個人再生における差押の中止と取り消し

様々な事情で借り入れたお金の返済、税金の納付が滞納することによって、債権者は債務を回収する最終手段として強制執行へと踏み切ります。
債務者が財産を売却することを禁止する裁判所命令が発布され、財産が差押られます。
債務者にとっては生活の困窮度合いが殊更に拍車がかかる法的行為であり、回避策を講じる必要があります。
給料の差押えは、個人再生の申し立てによって中止できます。
個人再生を裁判所へ申し立てる時点で強制執行の中止命令申立書を再生計画案と併せて提出することによって、裁判所が中止の必要性を検討します。
必要性が認識されなかった場合でも、個人再生計画の開始が決まった時点で差押が中止されます。
しかし、次の給料日から給与全額が支払われるというわけではありません。
個人再生の承認が確定されるまでの期間は、給与の4分の1が差押えられ、職場へ留保されます。
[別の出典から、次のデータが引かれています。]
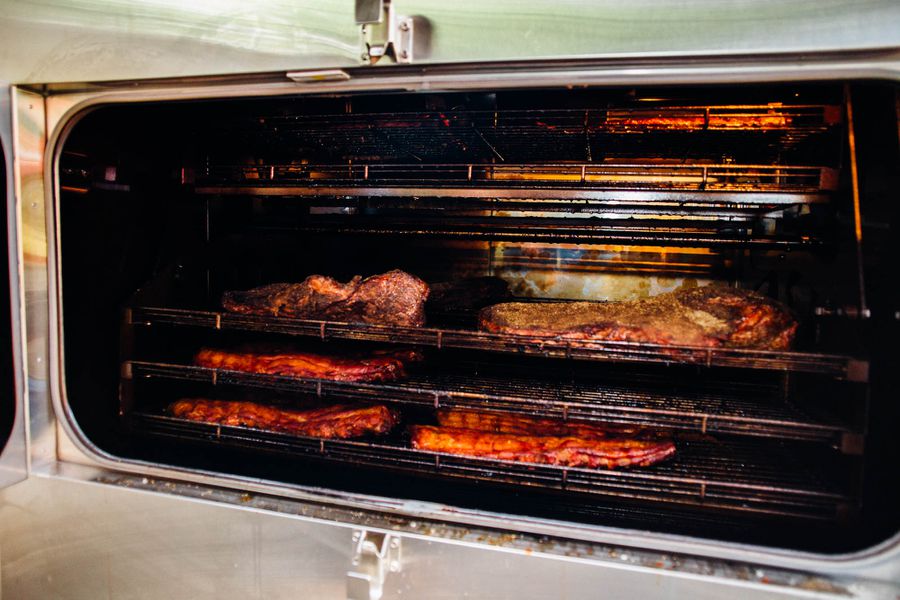 Image resolution: width=900 pixels, height=600 pixels. I want to click on bottom rack, so (x=696, y=485). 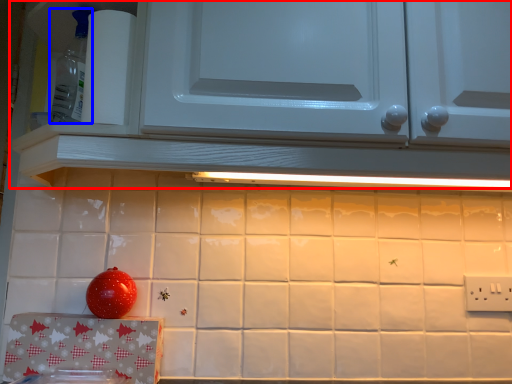 Question: Which object appears closest to the camera in this image, cabinetry (highlighted by a red box) or appliance (highlighted by a blue box)?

月々の支払いが確実に行われるか否かをチェックする分割予納金による履行テストの他、給与を要する事情に応じて、強制執行の取り消しが可能です。
強制執行取り消しの申し立て対して、裁判所が個人再生手続き上の必要性を認識すると取り消されます。
これによって、差押え中止期間の留保分と給与全額を受け取れるようになります。